* _Problem requirements_
Exactly the lines below from the one with "чаще всего являются гражданами следующих" up to and including the one with "लिए राज्य सरकार" make up the answer, with nothing else added.

* _Information provided_
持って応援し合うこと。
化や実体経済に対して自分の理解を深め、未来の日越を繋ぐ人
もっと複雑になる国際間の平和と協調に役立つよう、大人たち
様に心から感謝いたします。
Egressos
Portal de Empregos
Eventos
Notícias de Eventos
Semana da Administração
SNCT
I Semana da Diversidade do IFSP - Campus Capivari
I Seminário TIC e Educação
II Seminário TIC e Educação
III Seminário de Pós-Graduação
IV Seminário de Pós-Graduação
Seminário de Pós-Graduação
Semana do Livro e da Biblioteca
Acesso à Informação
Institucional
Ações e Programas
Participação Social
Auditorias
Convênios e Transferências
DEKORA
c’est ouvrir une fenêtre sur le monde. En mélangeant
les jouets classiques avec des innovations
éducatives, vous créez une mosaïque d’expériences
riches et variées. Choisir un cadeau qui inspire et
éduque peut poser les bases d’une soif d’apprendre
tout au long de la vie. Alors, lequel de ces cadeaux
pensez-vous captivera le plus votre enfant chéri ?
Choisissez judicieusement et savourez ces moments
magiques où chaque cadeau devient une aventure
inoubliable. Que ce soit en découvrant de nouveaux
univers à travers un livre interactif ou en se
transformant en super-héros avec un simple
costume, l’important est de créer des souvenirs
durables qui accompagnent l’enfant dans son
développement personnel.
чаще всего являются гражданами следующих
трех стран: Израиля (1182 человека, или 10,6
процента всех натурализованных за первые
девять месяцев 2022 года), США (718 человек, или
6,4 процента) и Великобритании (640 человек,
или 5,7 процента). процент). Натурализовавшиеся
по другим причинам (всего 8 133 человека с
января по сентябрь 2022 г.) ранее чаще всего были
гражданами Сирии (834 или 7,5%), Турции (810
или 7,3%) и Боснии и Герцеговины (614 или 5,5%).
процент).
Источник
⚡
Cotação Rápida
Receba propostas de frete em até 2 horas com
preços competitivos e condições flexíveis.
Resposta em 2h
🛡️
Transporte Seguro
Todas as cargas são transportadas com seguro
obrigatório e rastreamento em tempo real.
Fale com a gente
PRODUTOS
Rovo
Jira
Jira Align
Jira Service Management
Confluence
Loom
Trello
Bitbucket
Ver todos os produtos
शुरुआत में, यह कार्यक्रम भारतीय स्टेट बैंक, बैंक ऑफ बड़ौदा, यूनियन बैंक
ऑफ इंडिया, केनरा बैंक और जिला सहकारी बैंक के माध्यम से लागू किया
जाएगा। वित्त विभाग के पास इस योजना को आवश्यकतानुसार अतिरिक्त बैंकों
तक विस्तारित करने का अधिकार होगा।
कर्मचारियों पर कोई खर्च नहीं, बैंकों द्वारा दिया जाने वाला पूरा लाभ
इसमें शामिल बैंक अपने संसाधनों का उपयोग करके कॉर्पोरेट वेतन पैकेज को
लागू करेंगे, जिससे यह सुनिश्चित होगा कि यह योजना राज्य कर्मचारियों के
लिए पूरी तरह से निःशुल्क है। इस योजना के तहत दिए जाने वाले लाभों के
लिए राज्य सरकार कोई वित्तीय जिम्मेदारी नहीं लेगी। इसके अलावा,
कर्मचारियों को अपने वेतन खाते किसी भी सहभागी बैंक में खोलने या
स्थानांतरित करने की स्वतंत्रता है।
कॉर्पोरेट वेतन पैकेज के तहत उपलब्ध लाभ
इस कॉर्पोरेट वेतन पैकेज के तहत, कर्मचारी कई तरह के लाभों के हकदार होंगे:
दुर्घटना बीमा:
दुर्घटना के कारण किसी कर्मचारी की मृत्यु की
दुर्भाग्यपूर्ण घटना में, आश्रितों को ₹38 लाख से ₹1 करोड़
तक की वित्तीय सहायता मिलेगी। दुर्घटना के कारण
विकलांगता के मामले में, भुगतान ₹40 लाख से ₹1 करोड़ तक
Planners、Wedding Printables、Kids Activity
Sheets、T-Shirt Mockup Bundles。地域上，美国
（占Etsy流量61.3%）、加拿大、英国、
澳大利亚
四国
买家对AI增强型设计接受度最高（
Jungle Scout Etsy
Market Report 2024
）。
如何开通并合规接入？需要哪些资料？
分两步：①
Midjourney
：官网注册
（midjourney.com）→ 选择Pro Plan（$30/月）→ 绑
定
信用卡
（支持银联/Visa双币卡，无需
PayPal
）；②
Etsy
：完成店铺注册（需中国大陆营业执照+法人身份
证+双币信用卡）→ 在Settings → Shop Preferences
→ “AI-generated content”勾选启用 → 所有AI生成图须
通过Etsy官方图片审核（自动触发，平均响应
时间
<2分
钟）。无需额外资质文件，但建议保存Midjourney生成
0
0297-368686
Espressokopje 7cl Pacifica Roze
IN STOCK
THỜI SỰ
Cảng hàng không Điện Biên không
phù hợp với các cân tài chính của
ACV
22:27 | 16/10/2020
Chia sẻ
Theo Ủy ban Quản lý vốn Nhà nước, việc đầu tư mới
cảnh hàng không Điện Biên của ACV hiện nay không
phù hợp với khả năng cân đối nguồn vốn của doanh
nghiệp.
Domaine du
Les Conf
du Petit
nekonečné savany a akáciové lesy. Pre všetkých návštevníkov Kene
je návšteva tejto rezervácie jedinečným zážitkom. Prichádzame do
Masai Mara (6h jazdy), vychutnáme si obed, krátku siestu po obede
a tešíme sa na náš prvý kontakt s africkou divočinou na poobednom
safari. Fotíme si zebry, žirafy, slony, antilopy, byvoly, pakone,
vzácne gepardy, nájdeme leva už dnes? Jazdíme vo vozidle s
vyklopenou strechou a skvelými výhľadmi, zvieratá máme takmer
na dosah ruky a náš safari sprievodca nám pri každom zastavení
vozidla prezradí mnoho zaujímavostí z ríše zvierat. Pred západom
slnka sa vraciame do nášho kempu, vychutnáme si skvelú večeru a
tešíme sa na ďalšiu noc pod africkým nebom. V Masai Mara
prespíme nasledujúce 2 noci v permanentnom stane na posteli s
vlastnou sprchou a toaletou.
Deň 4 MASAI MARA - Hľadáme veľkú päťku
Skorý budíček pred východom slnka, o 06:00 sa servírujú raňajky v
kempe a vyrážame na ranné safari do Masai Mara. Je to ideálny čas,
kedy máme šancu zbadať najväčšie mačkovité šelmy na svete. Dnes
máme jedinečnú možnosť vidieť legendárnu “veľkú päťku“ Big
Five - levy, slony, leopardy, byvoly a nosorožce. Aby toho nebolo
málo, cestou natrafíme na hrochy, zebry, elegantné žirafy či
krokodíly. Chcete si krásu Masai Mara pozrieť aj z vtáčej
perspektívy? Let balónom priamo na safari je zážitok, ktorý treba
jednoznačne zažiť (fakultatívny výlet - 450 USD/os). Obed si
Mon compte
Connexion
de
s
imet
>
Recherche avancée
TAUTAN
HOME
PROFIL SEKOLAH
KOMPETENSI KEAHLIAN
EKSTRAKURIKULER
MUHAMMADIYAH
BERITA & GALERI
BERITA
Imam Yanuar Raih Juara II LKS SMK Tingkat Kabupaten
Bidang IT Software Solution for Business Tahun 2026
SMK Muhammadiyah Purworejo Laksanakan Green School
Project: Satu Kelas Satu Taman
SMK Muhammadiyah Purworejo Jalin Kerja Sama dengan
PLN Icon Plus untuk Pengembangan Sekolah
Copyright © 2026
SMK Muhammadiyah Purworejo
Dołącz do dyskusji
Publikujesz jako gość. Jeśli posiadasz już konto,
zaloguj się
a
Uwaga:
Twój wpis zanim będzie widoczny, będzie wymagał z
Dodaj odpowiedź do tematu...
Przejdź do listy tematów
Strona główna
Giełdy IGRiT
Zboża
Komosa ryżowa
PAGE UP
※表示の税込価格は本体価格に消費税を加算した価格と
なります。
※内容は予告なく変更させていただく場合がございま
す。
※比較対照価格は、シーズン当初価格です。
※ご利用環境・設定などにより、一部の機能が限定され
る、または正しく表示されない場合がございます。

* _Solution for this exercise_
чаще всего являются гражданами следующих
трех стран: Израиля (1182 человека, или 10,6
процента всех натурализованных за первые
девять месяцев 2022 года), США (718 человек, или
6,4 процента) и Великобритании (640 человек,
или 5,7 процента). процент). Натурализовавшиеся
по другим причинам (всего 8 133 человека с
января по сентябрь 2022 г.) ранее чаще всего были
гражданами Сирии (834 или 7,5%), Турции (810
или 7,3%) и Боснии и Герцеговины (614 или 5,5%).
процент).
Источник
⚡
Cotação Rápida
Receba propostas de frete em até 2 horas com
preços competitivos e condições flexíveis.
Resposta em 2h
🛡️
Transporte Seguro
Todas as cargas são transportadas com seguro
obrigatório e rastreamento em tempo real.
Fale com a gente
PRODUTOS
Rovo
Jira
Jira Align
Jira Service Management
Confluence
Loom
Trello
Bitbucket
Ver todos os produtos
शुरुआत में, यह कार्यक्रम भारतीय स्टेट बैंक, बैंक ऑफ बड़ौदा, यूनियन बैंक
ऑफ इंडिया, केनरा बैंक और जिला सहकारी बैंक के माध्यम से लागू किया
जाएगा। वित्त विभाग के पास इस योजना को आवश्यकतानुसार अतिरिक्त बैंकों
तक विस्तारित करने का अधिकार होगा।
कर्मचारियों पर कोई खर्च नहीं, बैंकों द्वारा दिया जाने वाला पूरा लाभ
इसमें शामिल बैंक अपने संसाधनों का उपयोग करके कॉर्पोरेट वेतन पैकेज को
लागू करेंगे, जिससे यह सुनिश्चित होगा कि यह योजना राज्य कर्मचारियों के
लिए पूरी तरह से निःशुल्क है। इस योजना के तहत दिए जाने वाले लाभों के
लिए राज्य सरकार कोई वित्तीय जिम्मेदारी नहीं लेगी। इसके अलावा,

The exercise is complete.